# ZFS on iSCSI on ZFS



## kgatan (Oct 29, 2012)

If I have a number of machines with ZFS raid (doesn't matter which level) in a data centre, would it be possible to share these machines with iSCSI as single LUN's and stripe or raid them on a kind of ZFS master server?

It would give protection against disk failure on the iSCSI machines, and also protection against machine failure if you raid the ZFS master server with the underlying LUN's.

Perhaps its better to share all disk as separate LUN's and then use nested raid on the ZFS master server to protect against both machine and disk failure?

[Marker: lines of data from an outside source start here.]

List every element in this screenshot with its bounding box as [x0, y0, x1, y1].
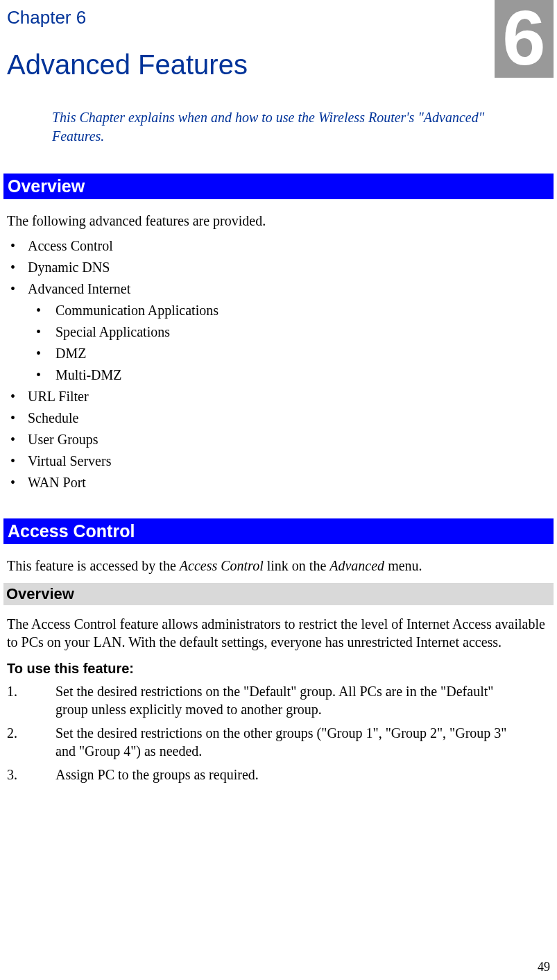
subsection-heading-overview: Overview — [3, 583, 554, 605]
chapter-number-badge: 6 — [495, 0, 554, 78]
list-item: Communication Applications — [28, 303, 554, 319]
list-item: Schedule — [7, 410, 554, 426]
step-text: Set the desired restrictions on the "Def… — [35, 682, 519, 718]
chapter-intro: This Chapter explains when and how to us… — [52, 108, 505, 146]
to-use-heading: To use this feature: — [7, 661, 550, 677]
overview-lead-text: The following advanced features are prov… — [7, 212, 550, 230]
page-number: 49 — [538, 960, 550, 974]
list-item: Assign PC to the groups as required. — [7, 766, 519, 784]
list-item: Dynamic DNS — [7, 260, 554, 276]
chapter-label: Chapter 6 — [7, 7, 554, 28]
text-italic: Advanced — [329, 558, 384, 573]
text-segment: This feature is accessed by the — [7, 558, 180, 573]
list-item: Multi-DMZ — [28, 367, 554, 383]
list-item: Advanced Internet Communication Applicat… — [7, 281, 554, 383]
overview-feature-list: Access Control Dynamic DNS Advanced Inte… — [7, 238, 554, 491]
text-italic: Access Control — [180, 558, 264, 573]
step-text: Assign PC to the groups as required. — [35, 766, 519, 784]
text-segment: menu. — [384, 558, 422, 573]
access-control-lead: This feature is accessed by the Access C… — [7, 557, 550, 575]
step-text: Set the desired restrictions on the othe… — [35, 724, 519, 760]
list-item: Access Control — [7, 238, 554, 254]
chapter-title: Advanced Features — [7, 49, 554, 81]
section-heading-overview: Overview — [3, 174, 554, 199]
list-item: User Groups — [7, 432, 554, 448]
steps-list: Set the desired restrictions on the "Def… — [7, 682, 554, 784]
list-item: Special Applications — [28, 324, 554, 340]
list-item: Set the desired restrictions on the "Def… — [7, 682, 519, 718]
list-item: WAN Port — [7, 475, 554, 491]
list-item: URL Filter — [7, 389, 554, 405]
list-item: Set the desired restrictions on the othe… — [7, 724, 519, 760]
nested-list: Communication Applications Special Appli… — [28, 303, 554, 383]
access-control-overview-text: The Access Control feature allows admini… — [7, 615, 550, 651]
list-item: Virtual Servers — [7, 453, 554, 469]
text-segment: link on the — [264, 558, 330, 573]
list-item: DMZ — [28, 346, 554, 362]
section-heading-access-control: Access Control — [3, 518, 554, 544]
list-item-text: Advanced Internet — [28, 281, 130, 296]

I have no experience what so ever with this so in case this is an insane question then I'm sorry


----------



## olav (Oct 30, 2012)

Yes you can use two SAN's and setup a mirrored ZFS storage by accessing two LUN's. However there are a few things that you have to keep in mind.
FreeBSD's iSCSI initiator isn't working too well. Especially if a LUN goes offline, it can hang/freeze your whole system.
You should keep the LUN volumes small and always keep an eye on performance. Resilvering/scrubbing takes time.
HAST will most likely be a lot better than creating a ZFS mirror of two LUN's.


----------



## kgatan (Oct 30, 2012)

Ah, yes didn't think of that.
Is resilver and scrubbing time dependent on iops or raw throughput?


----------



## Crest (Oct 31, 2012)

Depends. It reads the live blocks in chronological order. Given the average size of blocks for most setups it's limited by raw throughput.


----------